HONG KONG • DBS Group Holdings, South-east Asia's largest lender, is expanding its fixed-income business in China in a bid to bring more first-time bond issuers to the offshore market.
The bank recently set up a debt capital market product and advisory team in China to focus on getting more local clients, DBS Group head of fixed income Clifford Lee said in an interview. It will be run by three bankers in Shanghai and Beijing led by Mr Cleaven Yu, who was appointed head of its China fixed-income origination team in June, he added.
"We expect that China's need for debt financing will only continue to grow, driven by factors such as the country's rising bank capital and infrastructure financing needs," said Mr Lee.
Chinese borrowers have been the dominant force for Asia's dollar bond issuance, making up about 60 per cent of the US$198 billion (S$270 billion) of notes sold so far this year, Bloomberg-compiled data shows. DBS currently ranks 10th among the bond managers with 81 bonds, of which more than half are from Chinese companies.
DBS' move signals an effort to place the South-east Asian bank closer to Chinese firms, as it seeks to attract more business from the world's second-biggest economy, which is gradually opening up its financial markets. Lenders from across the globe are also seeking to capitalise on China Inc's demand for foreign funding amid a deleveraging campaign that has kept local borrowing costs elevated.
"Being closer to the ground will further enhance our understanding of the local market, especially as regulations continue to develop," said Mr Lee. The landscape has also become "more conducive" for international banks to explore opportunities, he added.

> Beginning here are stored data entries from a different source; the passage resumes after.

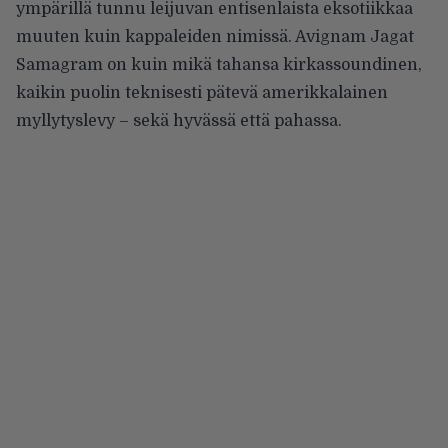
ympärillä tunnu leijuvan entisenlaista eksotiikkaa
muuten kuin kappaleiden nimissä. Avignam Jagat
Samagram on kuin mikä tahansa kirkassoundinen,
kaikin puolin teknisesti pätevä amerikkalainen
myllytyslevy – sekä hyvässä että pahassa.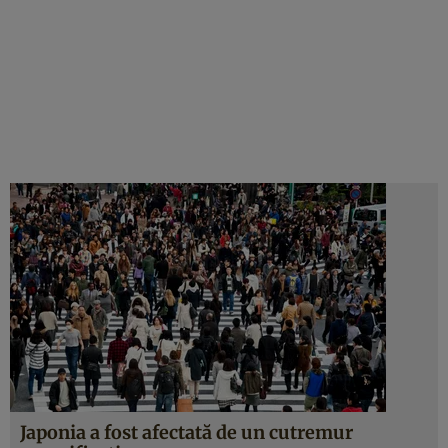
Japonia a fost afectată de un cutremur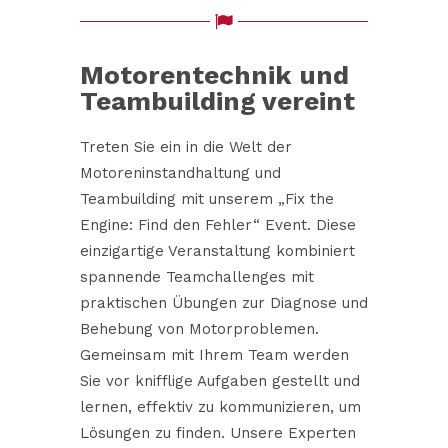
Motorentechnik und
Teambuilding vereint
Treten Sie ein in die Welt der
Motoreninstandhaltung und
Teambuilding mit unserem „Fix the
Engine: Find den Fehler“ Event. Diese
einzigartige Veranstaltung kombiniert
spannende Teamchallenges mit
praktischen Übungen zur Diagnose und
Behebung von Motorproblemen.
Gemeinsam mit Ihrem Team werden
Sie vor knifflige Aufgaben gestellt und
lernen, effektiv zu kommunizieren, um
Lösungen zu finden. Unsere Experten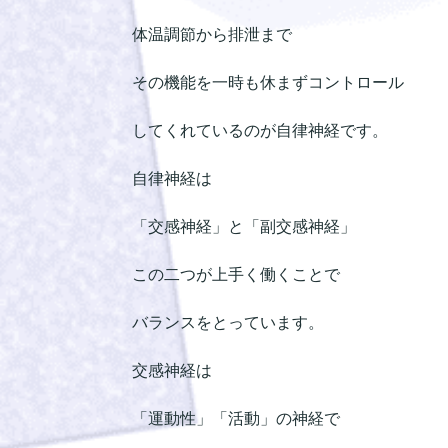
体温調節から排泄まで
その機能を一時も休まずコントロール
してくれているのが自律神経です。
自律神経は
「交感神経」と「副交感神経」
この二つが上手く働くことで
バランスをとっています。
交感神経は
「運動性」「活動」の神経で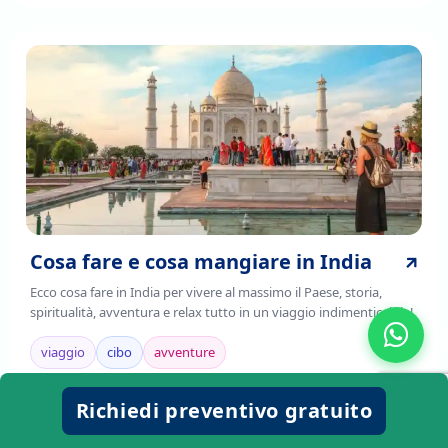
Cosa fare e cosa mangiare in India
Ecco cosa fare in India per vivere al massimo il Paese, storia,
spiritualità, avventura e relax tutto in un viaggio indimenticabile!
viaggio
cibo
avventure
Richiedi preventivo gratuito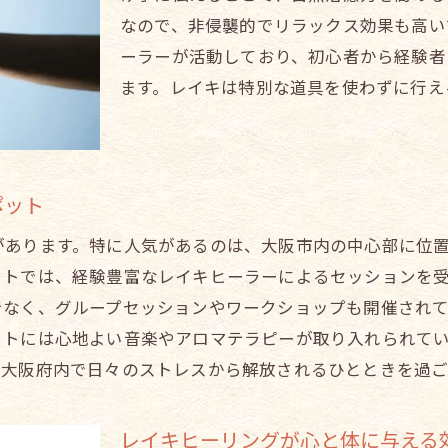
熟練レイキヒーラーの選び方
なので、非侵襲的でリラックス効果も高い
ーラーが活動しており、初心者から経験者
大阪府の人気レイキヒーラー紹介
ます。レイキは特別な道具を使わずに行え
熟練レイキヒーラーのセッション内容とは
レイキヒーラーとの信頼関係を築く方法
心身のリフレッシュに最適なレイキヒーリング
レイキヒーラーから学ぶセルフケアの方法
ポット
レイキヒーリングとは大阪府での体験談と効果
があります。特に人気があるのは、大阪市内の中心部に位
大阪府でのレイキヒーリング体験談
ットでは、経験豊富なレイキヒーラーによるセッションを
レイキヒーリングの具体的な効果とは？
でなく、グループセッションやワークショップも開催され
体験者が語るレイキヒーリングの魅力
ットには心地よい音楽やアロマテラピーが取り入れられて
、大阪府内で日々のストレスから解放されるひとときを過ご
大阪府内のレイキヒーリングサロンでの実践
レイキヒーリングの効果を高めるためのアドバイス
レイキヒーリングが心と体に与える
長期的なレイキヒーリングの効果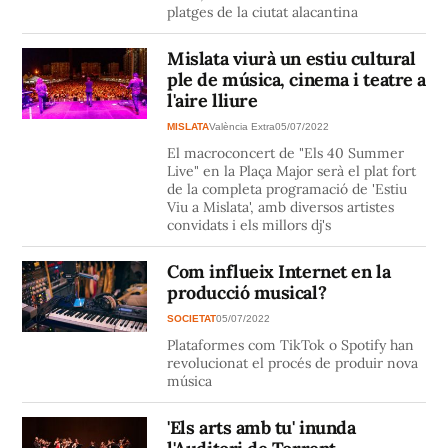
platges de la ciutat alacantina
Mislata viurà un estiu cultural
ple de música, cinema i teatre a
l'aire lliure
MISLATA
València Extra
05/07/2022
El macroconcert de "Els 40 Summer
Live" en la Plaça Major serà el plat fort
de la completa programació de 'Estiu
Viu a Mislata', amb diversos artistes
convidats i els millors dj's
Com influeix Internet en la
producció musical?
SOCIETAT
05/07/2022
Plataformes com TikTok o Spotify han
revolucionat el procés de produir nova
música
'Els arts amb tu' inunda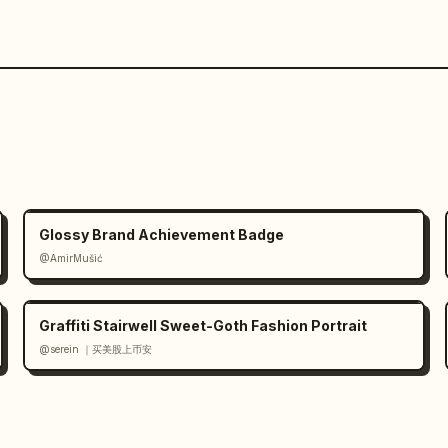
Glossy Brand Achievement Badge
@AmirMušić
Graffiti Stairwell Sweet-Goth Fashion Portrait
@serein ｜买美股上币安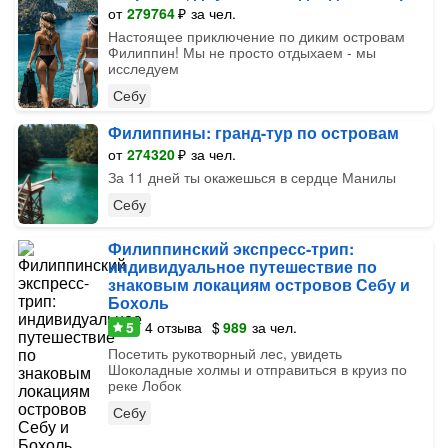
от
279764
₽
за чел.
Настоящее приключение по диким островам
Филиппин! Мы не просто отдыхаем - мы
исследуем
Себу
Филиппины: гранд-тур по островам
от
274320
₽
за чел.
За 11 дней ты окажешься в сердце Манилы
Себу
Филиппинский экспресс-трип:
индивидуальное путешествие по
знаковым локациям островов Себу и
Бохоль
5
4
отзыва
$
989
за чел.
Посетить рукотворный лес, увидеть
Шоколадные холмы и отправиться в круиз по
реке Лобок
Себу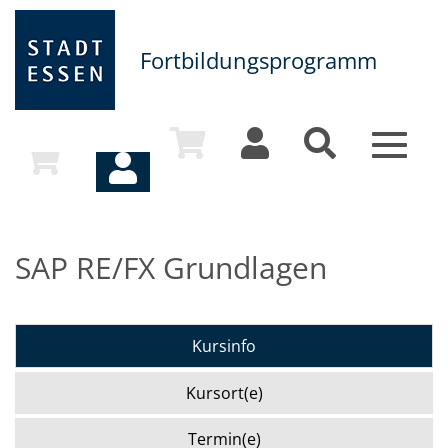
Fortbildungsprogramm
Toggle
navigat
SAP RE/FX Grundlagen
Kursinfo
Kursort(e)
Termin(e)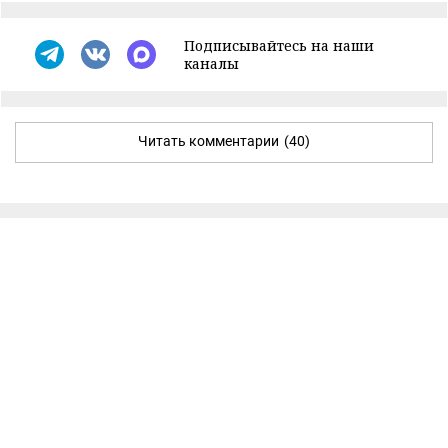
Подписывайтесь на наши
каналы
Читать комментарии
(40)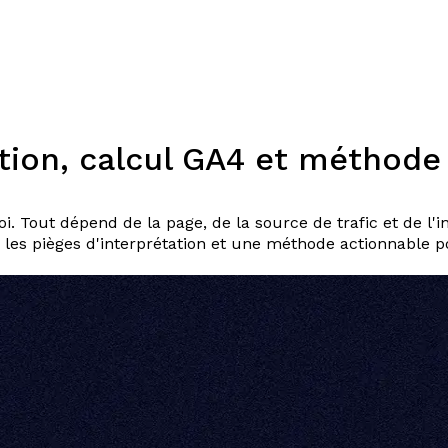
Expertises
Solutions
Plateforme
Dispositifs
Resso
tion, calcul GA4 et méthode 
i. Tout dépend de la page, de la source de trafic et de l'i
e, les pièges d'interprétation et une méthode actionnable 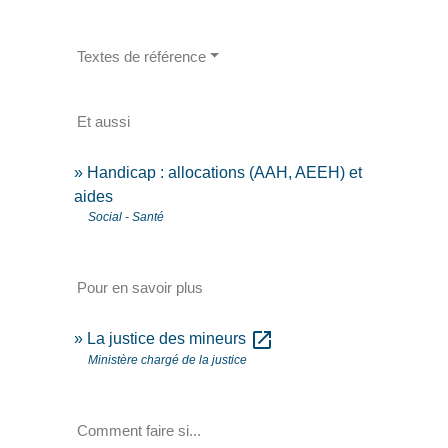
Textes de référence
Et aussi
Handicap : allocations (AAH, AEEH) et
aides
Social - Santé
Pour en savoir plus
open_in_new
La justice des mineurs
Ministère chargé de la justice
Comment faire si...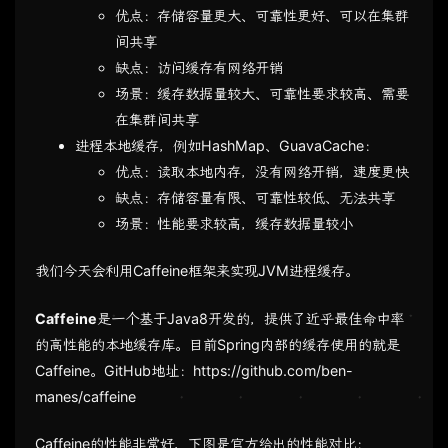
优点：存储容量更大、可靠性更好、可以在集群
间共享
缺点：访问缓存有网络开销
场景：缓存数据量较大、可靠性要求较高、需要
在集群间共享
进程本地缓存，例如HashMap、GuavaCache：
优点：读取本地内存，没有网络开销，速度更快
缺点：存储容量有限、可靠性较低、无法共享
场景：性能要求较高，缓存数据量较小
我们今天会利用Caffeine框架来实现JVM进程缓存。
Caffeine
是一个基于Java8开发的，提供了近乎最佳命中率
的高性能的本地缓存库。目前Spring内部的缓存使用的就是
Caffeine。GitHub地址：https://github.com/ben-
manes/caffeine
Caffeine的性能非常好，下图是官方给出的性能对比：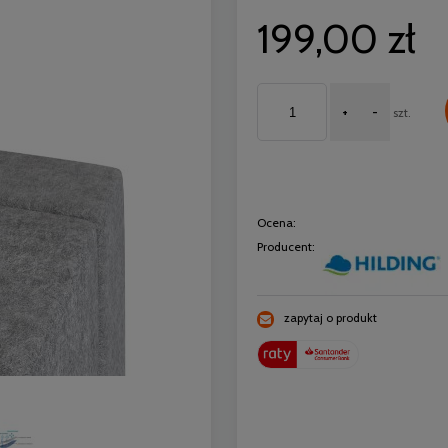
199,00 zł
+
-
szt.
Ocena:
Producent:
zapytaj o produkt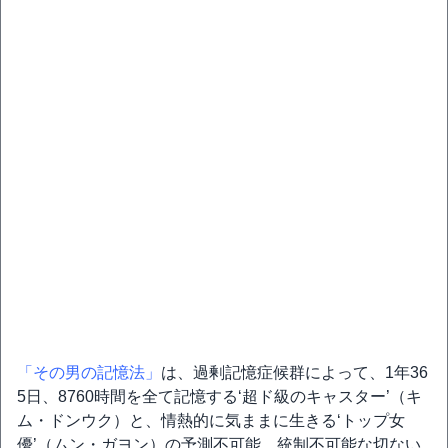
「その男の記憶法」
は、過剰記憶症候群によって、1年36
5日、8760時間を全て記憶する‘超ド級のキャスター’（キ
ム・ドンウク）と、情熱的に気ままに生きる‘トップ女
優’（ムン・ガヨン）の予測不可能、統制不可能な切ない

GAINING BETTER UNDERSTANDING
Being closer to the ground will further enhance our understanding of the local market, especially as regulations continue to develop.
MR CLIFFORD LEE, head of fixed income at DBS Group, on the new debt capital market product and advisory team in China.
Despite China being the linchpin of Asia's dollar bond market, corporate governance concerns have remained one of the big risks to investing in some of the nation's bonds.
Take the case of China Huiyuan Juice Group, a junk-rated drinks maker. Its dollar bonds slumped to record lows in April after the company disclosed that loans it gave to another firm with links to its chairman were in breach of stock exchange listing rules.
Then there was China Energy Reserve & Chemicals Group, previously seen as a solid bet. Investors learnt the hard way on May 25 that a pledge to repay a bond can be reversed within hours. The company said it planned to repay its overdue US$350 million notes and a coupon on its 2019 bonds, sparking a rebound in its notes, only to say later that day it had insufficient funds in its trustee account to meet both the obligations. That sent the notes tumbling once again.
Providing more transparency to follow-up information disclosures by issuers is a priority for DBS, said Mr Lee. "When we bring debut Chinese issuers that are much less known to non-Chinese investors, this has become extremely important amid the current volatile market where investors' confidence has somehow weakened."